Fecal short-chain fatty acid concentrations were determined by gas chromatography (GC; Thermo Trace 1310 with TG-WAXMS A GC, 30 m, 0.32 mm, and 0.25 µm columns), by Creative Proteomics (division of Creative Dynamics; Shirley, NY). Fecal pellets were homogenized in 17% (w/w) water suspension, and titrated to pH 2.0 using 5M HCl. Fecal debris were pelleted and removed by centrifugation. The remaining supernatant was spiked with internal standard 2-Ethylbutyric acid. Samples were injected into the GC flame ionization detector and calibrated against a cocktail of standardized SCFAs – sodium propionate and acetic, butyric, isobutyric, valeric, isovaleric, hexanoic, and heptanoic acids. Peaks were assigned using the Chromeleon 7.2 software (Thermo), based on retention times of individual SCFA components. Chromeleon automatically determined mM concentrations of sample peaks using peak integration.

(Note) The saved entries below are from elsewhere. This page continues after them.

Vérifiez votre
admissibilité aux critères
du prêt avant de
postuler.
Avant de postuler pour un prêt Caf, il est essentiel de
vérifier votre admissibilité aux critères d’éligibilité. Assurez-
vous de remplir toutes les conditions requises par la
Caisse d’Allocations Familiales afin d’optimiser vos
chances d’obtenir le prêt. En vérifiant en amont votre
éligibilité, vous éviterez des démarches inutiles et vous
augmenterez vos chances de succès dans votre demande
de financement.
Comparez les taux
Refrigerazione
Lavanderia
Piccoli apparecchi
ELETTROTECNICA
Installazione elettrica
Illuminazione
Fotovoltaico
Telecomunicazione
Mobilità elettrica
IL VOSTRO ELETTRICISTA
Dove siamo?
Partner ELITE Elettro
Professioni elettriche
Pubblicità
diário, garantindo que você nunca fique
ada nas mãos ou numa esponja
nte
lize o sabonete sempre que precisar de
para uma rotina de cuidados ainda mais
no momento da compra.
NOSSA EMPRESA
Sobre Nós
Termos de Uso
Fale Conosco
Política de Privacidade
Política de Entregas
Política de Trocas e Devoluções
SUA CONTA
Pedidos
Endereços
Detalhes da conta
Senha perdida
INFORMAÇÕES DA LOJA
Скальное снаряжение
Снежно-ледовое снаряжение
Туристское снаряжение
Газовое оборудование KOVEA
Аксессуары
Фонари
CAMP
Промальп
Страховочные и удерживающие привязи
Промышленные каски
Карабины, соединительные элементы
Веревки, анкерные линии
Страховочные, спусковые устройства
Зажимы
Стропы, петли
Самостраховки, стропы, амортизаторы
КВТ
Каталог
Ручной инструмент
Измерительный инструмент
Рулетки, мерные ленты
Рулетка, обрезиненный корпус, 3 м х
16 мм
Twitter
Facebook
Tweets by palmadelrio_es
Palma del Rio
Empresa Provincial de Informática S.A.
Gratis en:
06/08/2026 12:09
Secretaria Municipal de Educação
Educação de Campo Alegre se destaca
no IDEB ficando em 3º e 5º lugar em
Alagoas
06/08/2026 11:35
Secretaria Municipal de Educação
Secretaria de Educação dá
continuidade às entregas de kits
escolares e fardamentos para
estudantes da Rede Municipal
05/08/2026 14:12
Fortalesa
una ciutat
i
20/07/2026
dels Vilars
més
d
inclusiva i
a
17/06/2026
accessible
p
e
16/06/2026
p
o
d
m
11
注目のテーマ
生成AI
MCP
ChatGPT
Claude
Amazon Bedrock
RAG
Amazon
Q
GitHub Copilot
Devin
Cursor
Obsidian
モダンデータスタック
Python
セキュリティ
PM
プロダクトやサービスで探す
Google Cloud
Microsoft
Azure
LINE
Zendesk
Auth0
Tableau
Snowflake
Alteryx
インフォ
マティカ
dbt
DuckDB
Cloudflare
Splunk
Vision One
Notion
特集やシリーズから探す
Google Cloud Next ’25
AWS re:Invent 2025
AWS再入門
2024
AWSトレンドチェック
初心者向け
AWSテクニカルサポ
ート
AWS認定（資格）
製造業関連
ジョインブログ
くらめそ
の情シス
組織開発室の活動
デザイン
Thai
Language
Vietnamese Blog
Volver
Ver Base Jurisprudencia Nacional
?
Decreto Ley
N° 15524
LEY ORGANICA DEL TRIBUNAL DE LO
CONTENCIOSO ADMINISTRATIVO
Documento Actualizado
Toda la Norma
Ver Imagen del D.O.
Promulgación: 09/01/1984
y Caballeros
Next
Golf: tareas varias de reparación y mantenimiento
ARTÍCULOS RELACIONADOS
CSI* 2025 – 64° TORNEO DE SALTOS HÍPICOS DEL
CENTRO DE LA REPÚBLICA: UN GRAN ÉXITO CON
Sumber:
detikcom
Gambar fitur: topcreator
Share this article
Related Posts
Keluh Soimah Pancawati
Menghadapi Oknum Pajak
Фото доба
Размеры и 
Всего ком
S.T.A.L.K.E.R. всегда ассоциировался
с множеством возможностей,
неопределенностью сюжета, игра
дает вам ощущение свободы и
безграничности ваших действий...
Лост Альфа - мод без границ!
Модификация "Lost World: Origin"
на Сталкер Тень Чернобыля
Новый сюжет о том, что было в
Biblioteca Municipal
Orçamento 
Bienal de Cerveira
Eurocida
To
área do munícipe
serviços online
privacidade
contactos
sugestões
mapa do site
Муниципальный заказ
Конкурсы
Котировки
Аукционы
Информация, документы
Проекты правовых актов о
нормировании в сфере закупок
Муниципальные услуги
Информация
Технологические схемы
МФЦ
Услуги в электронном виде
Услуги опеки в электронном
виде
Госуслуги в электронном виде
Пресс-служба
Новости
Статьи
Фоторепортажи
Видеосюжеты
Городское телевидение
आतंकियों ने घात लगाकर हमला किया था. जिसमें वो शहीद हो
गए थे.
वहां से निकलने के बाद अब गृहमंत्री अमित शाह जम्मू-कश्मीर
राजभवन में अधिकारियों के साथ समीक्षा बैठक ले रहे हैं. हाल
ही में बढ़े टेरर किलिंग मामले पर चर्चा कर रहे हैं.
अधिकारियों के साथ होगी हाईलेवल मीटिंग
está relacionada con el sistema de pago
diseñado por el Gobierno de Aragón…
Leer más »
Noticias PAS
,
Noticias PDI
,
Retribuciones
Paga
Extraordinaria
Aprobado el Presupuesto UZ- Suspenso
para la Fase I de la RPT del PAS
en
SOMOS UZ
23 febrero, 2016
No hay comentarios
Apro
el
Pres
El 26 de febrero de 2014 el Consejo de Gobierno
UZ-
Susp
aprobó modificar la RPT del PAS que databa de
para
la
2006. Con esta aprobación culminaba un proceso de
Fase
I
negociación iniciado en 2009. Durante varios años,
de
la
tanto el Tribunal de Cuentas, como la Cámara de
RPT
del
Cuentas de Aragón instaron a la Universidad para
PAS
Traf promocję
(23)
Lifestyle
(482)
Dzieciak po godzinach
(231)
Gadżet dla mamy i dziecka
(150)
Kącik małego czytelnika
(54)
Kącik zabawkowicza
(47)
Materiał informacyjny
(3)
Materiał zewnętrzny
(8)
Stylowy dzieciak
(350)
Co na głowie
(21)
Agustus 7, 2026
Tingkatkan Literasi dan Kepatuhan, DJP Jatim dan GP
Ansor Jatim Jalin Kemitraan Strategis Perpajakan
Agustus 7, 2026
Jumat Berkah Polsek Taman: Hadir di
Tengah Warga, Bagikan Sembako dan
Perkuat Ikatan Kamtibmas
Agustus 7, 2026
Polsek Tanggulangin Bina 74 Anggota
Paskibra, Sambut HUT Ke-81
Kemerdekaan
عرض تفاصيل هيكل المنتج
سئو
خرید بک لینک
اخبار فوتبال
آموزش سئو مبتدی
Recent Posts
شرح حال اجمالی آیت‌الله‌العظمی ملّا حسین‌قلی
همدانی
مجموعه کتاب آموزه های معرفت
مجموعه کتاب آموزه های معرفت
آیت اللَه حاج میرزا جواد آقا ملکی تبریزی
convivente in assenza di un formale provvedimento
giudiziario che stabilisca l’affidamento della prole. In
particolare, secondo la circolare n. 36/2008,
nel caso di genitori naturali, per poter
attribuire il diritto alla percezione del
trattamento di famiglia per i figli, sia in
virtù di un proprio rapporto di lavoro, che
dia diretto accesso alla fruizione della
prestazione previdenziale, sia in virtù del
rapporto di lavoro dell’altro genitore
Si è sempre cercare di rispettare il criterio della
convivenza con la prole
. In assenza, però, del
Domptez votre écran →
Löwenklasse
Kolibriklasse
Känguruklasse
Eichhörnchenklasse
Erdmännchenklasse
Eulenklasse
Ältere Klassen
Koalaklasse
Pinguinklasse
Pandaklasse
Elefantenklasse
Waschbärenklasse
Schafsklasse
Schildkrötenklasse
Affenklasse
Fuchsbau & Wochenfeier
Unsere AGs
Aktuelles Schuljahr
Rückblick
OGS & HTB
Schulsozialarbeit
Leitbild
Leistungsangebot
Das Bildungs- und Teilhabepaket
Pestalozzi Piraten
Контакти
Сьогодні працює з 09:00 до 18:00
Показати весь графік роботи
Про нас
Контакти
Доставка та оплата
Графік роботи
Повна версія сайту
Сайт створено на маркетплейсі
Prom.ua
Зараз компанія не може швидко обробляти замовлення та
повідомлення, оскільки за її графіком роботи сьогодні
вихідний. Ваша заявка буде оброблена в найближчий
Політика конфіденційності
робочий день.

VL and cell-associated viremia

Plasma viral RNA (vRNA) levels were determined by qRT-PCR (ABI Prism 7900 sequence detection system; Applied Biosystems). vRNA was reverse transcribed and cDNA amplified (45 cycles/default setting) with AmpliTaq Gold DNA polymerase (PCR core reagents kit; Perkin-Elmer/Roche) utilizing primer pairs corresponding to SIVmac239 gag gene sequences (forward, nucleotides 1181–1208, and reverse, 1338-1317). Cell-associated viral DNA within sorted CD4 TM cells was measured as previously[20]. Briefly, qRT-PCR was performed on sorted, lysed cells using the Taq DNA polymerase kit (Invitrogen) and the SIVmac239 forward primer GTCTGCGTCATYTGGTGCATTC, reverse primer CACTAGYTGTCTCTGCACTATRTGTTTTG, and probe sequence CTTCRTCAGTYTGTTTCACTTTCTCTTCTGCG.

Statistical Analyses

Statistical analyses of viremia, single parameter lymphocyte phenotype and function, and single microbial taxa frequency were performed using Prism (v7.0, GraphPad Software Inc.). Multiple t-tests (unpaired, two-way, with no correction for multiple tests or assumption of consistent standard deviations) were used for comparisons between groups; paired t-tests were used for intra-group comparisons. Averaged longitudinal data are presented as arithmetic mean ± standard error of the mean (SEM). Significance of polyfunctional cytokine expression was assessed using the Spice (v5.35; NIAID) permutation-test on relative expression values. Frequencies of microbial taxa are calculated relative to all returned bacterial OTUs mapping to non-mitochondrial (Rickettsiales Mitochondria) taxa. Microbial diversity was assessed by Chao1, Shannon, and unweighted and weighted Unifrac with statistical significance assessed by unpaired, two-way t-test for alpha indices and PERMANOVA (R-vegan function Adonis) for Unifrac distances. The empirical identification of differentially abundant bacterial taxa between groups was determined using the LEFSE algorithim[21] one-against-all multi-class analysis, normalized to 106 reads. PCoA plot of d115 p.i. Unweighted UNIFRAC distances generated by XLSTAT (Addinsoft v2017.5). PICRUSt-predicted metagenomic profiles were analyzed by STAMP[22], with significance assed by Welch’s t-test with Storey’s FDR (reported *P <0.05, effect size > 0.5). No data that met minimum threshold requirements as outlined in the Online Methods were excluded.

Data Availability

The 16S MiSeq data (Figs. 1–2 and Supplementary Fig. 1) were deposited in the NCBI SRA under project number PRJNA417022. Other data available from this study are available from the corresponding author upon reasonable request.